Je fis des pèlerinages aux lieux de mes misères comme à ceux de mes félicités, et les uns ne me rappelaient pas des souvenirs moins adorables que les autres. Voici le Clos-Guillaume, voici la maison de Berthe, voici le porche où je me suis blotti durant des jours dans l’attente de Geneviève, voici l’église devant laquelle j’ai mis la main sur son épaule, en maître, le trajet que nous avons suivi, la rue des Arbustes, et voici la chambre où je l’ai possédée… Oh ! cette chambre… ce lit !… c’est là, entre ces murs… la même lampe est sur la cheminée, la glace reflète les mêmes objets, le même fauteuil, les mêmes rideaux… Je me suis agenouillé, et j’ai prié Geneviève.

Mère me dit au retour :

— Comme tu es pâle, Pascal, tu n’es pas souffrant ?

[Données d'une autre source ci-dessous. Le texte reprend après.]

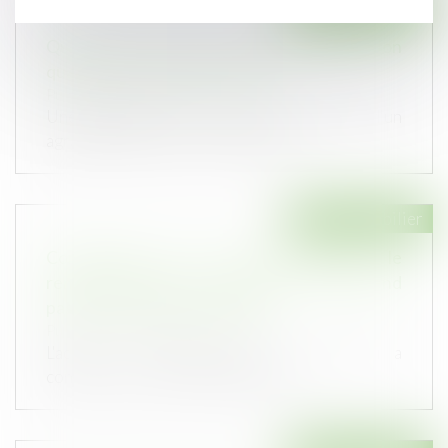
Droit immobilier
Qu'est-ce qu'une extension de construction
quand le PLU ne le précise pas ?
Publié le :
22/11/2023
Une extension de construction s'entend d'un
agrandissement de la construction...
Droit immobilier
Construction sur le terrain d’autrui : le
remboursement du constructeur ne dépend
pas de son éviction préalable
Publié le :
08/11/2023
L'action en remboursement de celui qui a
construit sur le terrain d'autrui av...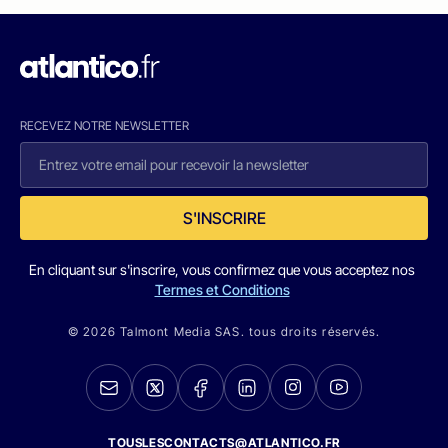
RECEVEZ NOTRE NEWSLETTER
S'INSCRIRE
En cliquant sur s'inscrire, vous confirmez que vous acceptez nos
Termes et Conditions
© 2026 Talmont Media SAS. tous droits réservés.
TOUSLESCONTACTS@ATLANTICO.FR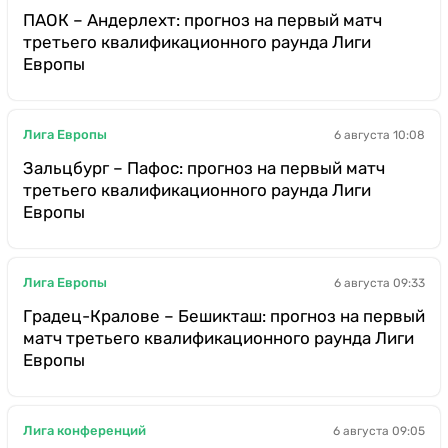
ПАОК – Андерлехт: прогноз на первый матч
третьего квалификационного раунда Лиги
Европы
Лига Европы
6 августа 10:08
Зальцбург – Пафос: прогноз на первый матч
третьего квалификационного раунда Лиги
Европы
Лига Европы
6 августа 09:33
Градец-Кралове – Бешикташ: прогноз на первый
матч третьего квалификационного раунда Лиги
Европы
Лига конференций
6 августа 09:05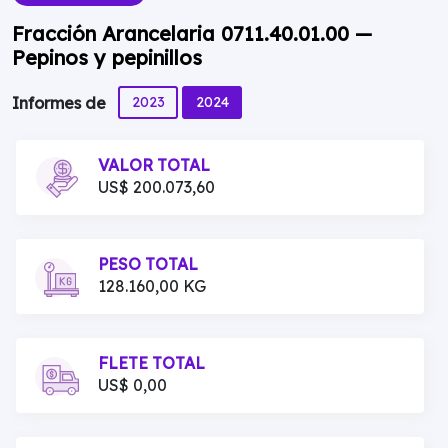
Fracción Arancelaria 0711.40.01.00 —
Pepinos y pepinillos
2023
2024
Informes de
VALOR TOTAL
US$ 200.073,60
PESO TOTAL
128.160,00 KG
FLETE TOTAL
US$ 0,00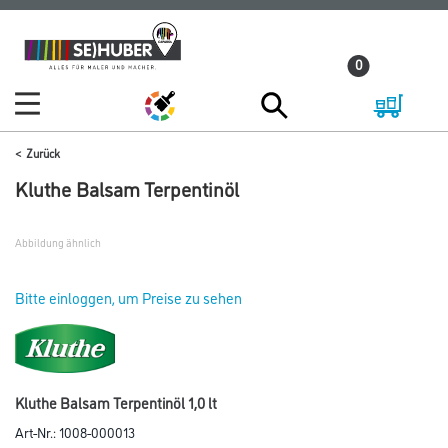
Zum
Zum
Inhalt
Navigationsmenü
0
springen
springen
Zurück
Kluthe Balsam Terpentinöl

— Non, mais nous aurions dû partir aujourd’hui… quatre jours, c’est trop long.

Je restai le soir avec Claire. La première étape de notre jeunesse s’achevait dans l’amertume et dans le deuil. J’étais malheureux, elle prévoyait qu’elle ne serait point heureuse, et nous ne pouvions ni nous consoler ni nous épargner le moindre mal. Cependant la vie nous avait unis, et cela nous parut bon.

Je regardais à travers les vitres. La place commençait à s’allumer, et les vitrines éclairaient les gros piliers des arcades. Une marchande de plaisirs, un commissionnaire, montaient la garde autour de la statue. Un vieil aveugle remuait une sébille. Spectacles familiers ! Ils avaient occupé mes yeux d’enfant, mes yeux d’adolescent, et je ne les verrais plus.

— Quelle horreur de s’en aller, m’écriai-je !

— Si ce n’était pas, dit Claire, pour aller vers quelque chose de pire, je serais enchantée… et quand même je suis contente, il n’y a pas que Saint-Jore.

Elle ne subissait point mon trouble, le lieu de ses joies et de ses peines étant en elle, et les conditions de décor et d’habitude ne l’influençant guère.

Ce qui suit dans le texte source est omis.